Wednesday, September 21, 2011

I was always a broken heart.

I've heard it said a man is gene, meme, scene:
what happened to him, what he knows, what he is
but I did not understand
that one is the same as the other
that I am the cause as well as the effect.

I knew.
I learned the dark romantic
from those who would share light,
felt meaning and found memories of that
which was most important to me – that
wretched, wrenching, writhing, ready soul
who believes so much and fights so hard
for a poem and a song
and nothing to show for it.
I understood the story before I told it.
And I knew where it would end.

I brought myself to this. Again and again.
Knowing the kiss goodnight would save me
and believing you better off.
Knowing the right words at the wrong time.
Knowing why you had to leave.
Knowing love with a phantom specter, a mirror darkly,
a fairy story girl
who knew me – how could she not! - for what I am.
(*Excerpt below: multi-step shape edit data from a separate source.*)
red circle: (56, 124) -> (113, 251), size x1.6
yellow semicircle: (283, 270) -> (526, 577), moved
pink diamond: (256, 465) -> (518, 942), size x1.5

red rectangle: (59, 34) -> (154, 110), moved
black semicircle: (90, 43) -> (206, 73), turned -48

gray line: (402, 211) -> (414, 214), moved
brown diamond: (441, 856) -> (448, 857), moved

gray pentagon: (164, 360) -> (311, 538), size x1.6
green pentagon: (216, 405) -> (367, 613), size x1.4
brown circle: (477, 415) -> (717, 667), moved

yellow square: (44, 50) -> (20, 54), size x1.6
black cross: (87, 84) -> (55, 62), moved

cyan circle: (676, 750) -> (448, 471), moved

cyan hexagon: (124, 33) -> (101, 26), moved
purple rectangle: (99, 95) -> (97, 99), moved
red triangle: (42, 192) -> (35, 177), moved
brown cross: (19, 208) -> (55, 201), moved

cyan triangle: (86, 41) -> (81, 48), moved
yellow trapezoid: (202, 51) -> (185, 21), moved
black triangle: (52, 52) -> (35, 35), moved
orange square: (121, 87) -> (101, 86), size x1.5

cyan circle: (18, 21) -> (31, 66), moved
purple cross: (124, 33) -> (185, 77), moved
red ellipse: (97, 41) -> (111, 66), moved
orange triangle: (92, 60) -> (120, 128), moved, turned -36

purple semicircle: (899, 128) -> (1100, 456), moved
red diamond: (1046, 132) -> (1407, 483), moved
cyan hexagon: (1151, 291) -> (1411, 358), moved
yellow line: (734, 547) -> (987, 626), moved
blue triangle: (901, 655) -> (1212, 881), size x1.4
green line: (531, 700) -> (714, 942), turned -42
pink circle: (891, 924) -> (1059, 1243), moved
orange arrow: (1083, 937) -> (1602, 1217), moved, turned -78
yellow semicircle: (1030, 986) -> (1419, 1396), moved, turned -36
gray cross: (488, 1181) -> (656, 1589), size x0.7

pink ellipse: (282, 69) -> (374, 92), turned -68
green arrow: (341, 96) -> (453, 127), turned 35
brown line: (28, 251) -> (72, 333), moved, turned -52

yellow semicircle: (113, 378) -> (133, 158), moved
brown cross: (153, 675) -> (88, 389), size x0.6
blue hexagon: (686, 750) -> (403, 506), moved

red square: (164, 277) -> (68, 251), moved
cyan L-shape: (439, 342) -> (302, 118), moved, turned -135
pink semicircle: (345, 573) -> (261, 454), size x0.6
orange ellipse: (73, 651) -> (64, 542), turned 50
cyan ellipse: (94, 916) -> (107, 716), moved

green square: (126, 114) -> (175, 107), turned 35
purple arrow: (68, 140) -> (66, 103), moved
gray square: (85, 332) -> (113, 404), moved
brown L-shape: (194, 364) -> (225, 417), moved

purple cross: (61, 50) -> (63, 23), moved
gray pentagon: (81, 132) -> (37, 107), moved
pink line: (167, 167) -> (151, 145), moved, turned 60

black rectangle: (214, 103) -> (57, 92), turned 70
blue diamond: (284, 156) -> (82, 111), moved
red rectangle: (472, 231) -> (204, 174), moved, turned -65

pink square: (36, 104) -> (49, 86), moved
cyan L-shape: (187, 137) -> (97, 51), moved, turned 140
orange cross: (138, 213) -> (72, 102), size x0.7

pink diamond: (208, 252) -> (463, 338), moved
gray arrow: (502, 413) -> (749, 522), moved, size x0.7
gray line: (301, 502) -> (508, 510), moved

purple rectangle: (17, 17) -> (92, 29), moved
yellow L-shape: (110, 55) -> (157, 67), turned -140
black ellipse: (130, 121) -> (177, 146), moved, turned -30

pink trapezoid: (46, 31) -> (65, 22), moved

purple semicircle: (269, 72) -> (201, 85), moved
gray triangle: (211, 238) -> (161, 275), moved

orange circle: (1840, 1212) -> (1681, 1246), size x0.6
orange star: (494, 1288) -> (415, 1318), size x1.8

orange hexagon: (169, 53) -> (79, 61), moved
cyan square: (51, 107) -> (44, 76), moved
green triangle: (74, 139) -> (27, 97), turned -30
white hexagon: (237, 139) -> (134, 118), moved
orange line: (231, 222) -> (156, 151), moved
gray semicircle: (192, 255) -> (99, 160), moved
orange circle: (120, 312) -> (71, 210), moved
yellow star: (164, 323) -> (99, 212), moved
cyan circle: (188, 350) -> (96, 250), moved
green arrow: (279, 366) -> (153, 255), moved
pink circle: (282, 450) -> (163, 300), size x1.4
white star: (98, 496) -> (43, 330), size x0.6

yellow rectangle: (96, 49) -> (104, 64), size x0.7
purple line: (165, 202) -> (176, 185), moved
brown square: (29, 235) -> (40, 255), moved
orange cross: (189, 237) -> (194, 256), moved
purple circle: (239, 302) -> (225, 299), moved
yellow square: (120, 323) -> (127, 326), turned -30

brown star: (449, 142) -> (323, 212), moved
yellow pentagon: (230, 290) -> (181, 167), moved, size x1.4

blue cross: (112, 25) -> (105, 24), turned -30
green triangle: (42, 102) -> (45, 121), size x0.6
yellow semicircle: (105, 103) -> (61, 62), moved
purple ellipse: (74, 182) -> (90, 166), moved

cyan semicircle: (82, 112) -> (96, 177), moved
And I am a broken heart. A cautionary tale for the cautious.
A warning for the vivid and vivacious - for those who feel love
without any hope or sense, and yet flinch from the brink
as they tumble over it.
Desperate souls starving to feel without thinking, think without feeling.
Gamblers playing for their lives with empty palms outstretched.
I could have tried a thousand ways
to love you, and it could have ended a thousand ways, all of them
just
like
this.

So smile, as I do. Let the meaning fade – I'll keep it company
a while longer.
Say, enough! For it was always this.
No stroke of destiny, but no pretend,
no faking what I feel - just feeling it to the end.

I was always a broken heart
struggling to mend.

Sunday, September 11, 2011

I am thinking about writing Lightbringers now. Lightbringers is a humorous contemporary fantasy novel about a man named Kellen Danvers working for the United States government as some sort of twist on the Bond-esque intelligence agent, channeling both the fantastical super-spy and a bit of Philip Marlowe as he combats forces reacting to the world around them. At its heart the conflict is between Danvers, a neutral element, and a series of notably dedicated individuals who have an established concept of right and wrong based entirely on the evils of "the other guy" in a constantly expanding Catch-22. I don't think the point of the book is necessarily to make Danvers in the right, but more to express compromises of ideology, the pain and hardship wrought from them, and what comes of it. I'm pretty excited about it right now.